## EXERCISE GOAL
Read through the listing, and wherever a line holds the word "still", return it.

## INPUT RECORDS
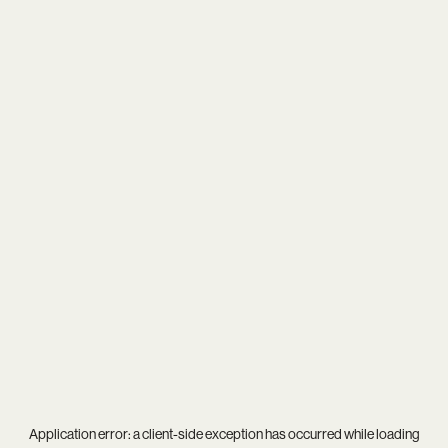
Application error: a
client
-side exception has occurred while loading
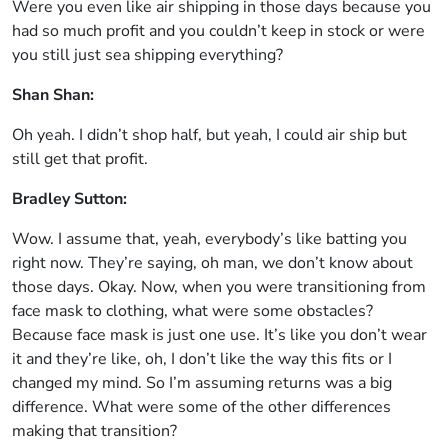
Were you even like air shipping in those days because you
had so much profit and you couldn’t keep in stock or were
you still just sea shipping everything?
Shan Shan:
Oh yeah. I didn’t shop half, but yeah, I could air ship but
still get that profit.
Bradley Sutton:
Wow. I assume that, yeah, everybody’s like batting you
right now. They’re saying, oh man, we don’t know about
those days. Okay. Now, when you were transitioning from
face mask to clothing, what were some obstacles?
Because face mask is just one use. It’s like you don’t wear
it and they’re like, oh, I don’t like the way this fits or I
changed my mind. So I’m assuming returns was a big
difference. What were some of the other differences
making that transition?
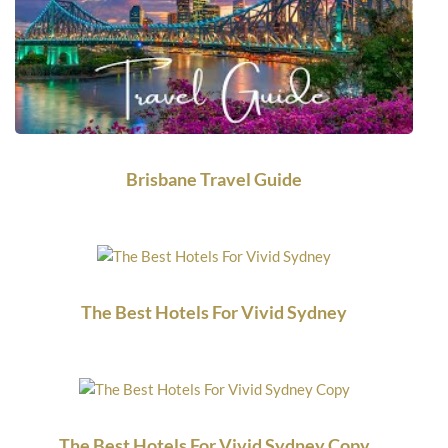
Brisbane Travel Guide
The Best Hotels For Vivid Sydney
The Best Hotels For Vivid Sydney Copy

## WRITTEN RESPONSE
you still just sea shipping everything?
still get that profit.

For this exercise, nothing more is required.